WUSC, a leading Canadian non-profit organisation, has launched a five-year project, “Innovation in Non-Traditional Vocational Education and Skills Training (INVEST)” for women in Kumasi, Sekondi-Takoradi, and Accra.

In April 2021, Global Affairs Canada awarded a CAD $8.5 million grant to WUSC to deliver the INVEST initiative to promote sustainable pathways and enhance the economic empowerment, well-being, and inclusive growth of 5,000 urban poor young women in Ghana.

INVEST Project Director, Appiah Boakye said, “WUSC is excited about the opportunity that INVEST provides, to strengthen and connect TVET system actors on both the supply and demand side of the labour market, to holistically address how community, industry and training providers can encourage and nurture women to take up lucrative skilled work that will lead to greater economic prosperity for young women and ultimately mother Ghana.”

The five-year collaborative initiative (2020-2025) seeks to specifically INVEST in women, institutions, and the labour markets of high-growth, male-dominated trades. The goal is to empower women with sustainable skills, reduce gender-specific barriers and increase the contribution of women to achieve economic growth in Ghana through a threefold multi-dimensional approach – strengthening existing apprenticeship programmes and expanding opportunities for young girls to access formal and informal apprenticeship programmes through institutions and the private sector; enticing private sector to support young women’s entry into the sector and building the business acumen of female graduates and entrepreneurs and; an outreach and sensitisation at the community, industry, institutional and national levels around the inclusivity of women within male-dominated trade areas.

Through the INVEST initiative, WUSC will utilise an inclusive market systems approach to strengthen the capacity of a diverse array of TVET stakeholders to support women trainees, graduates, artisans and entrepreneurs in male-dominated trades.

Leveraging on partner expertise, WUSC, working alongside ABANTU for Development, National Entrepreneurship and Innovation Plan, Ghana Chamber of Construction and Industry, Women in Law and Development, Self Search Ghana, Commission for TVET, Farm Radio International, Lyme Haus Solutions and National Vocational Training Institute, will improve the functionality of system actors within the TVET system to deliver market-relevant and gender-sensitive training and support services to young women.
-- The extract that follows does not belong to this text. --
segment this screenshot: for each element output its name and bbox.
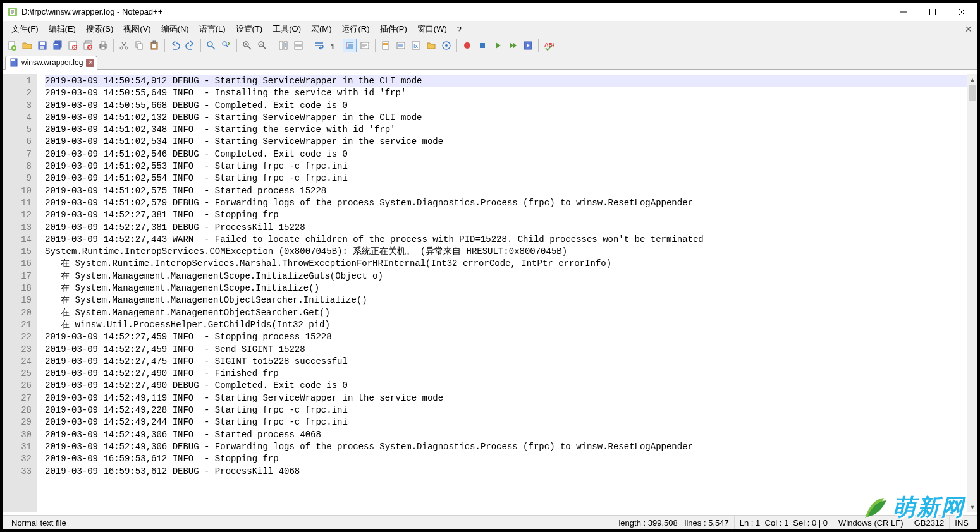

“The plan to strategically partner with the private sector will accelerate the achievement and bring systemic impact to INVEST female employment and entrepreneurship agenda since the private sector has innovation, expertise, resources, extensive networks and capabilities which they can bring through entrepreneurship and market-based solutions that have the potential for achieving scale and sustainability in tackling systemic gender-based challenges in the non-traditional TVET sector,” explains Nii Tackie-Otoo, INVEST Business Development Advisor.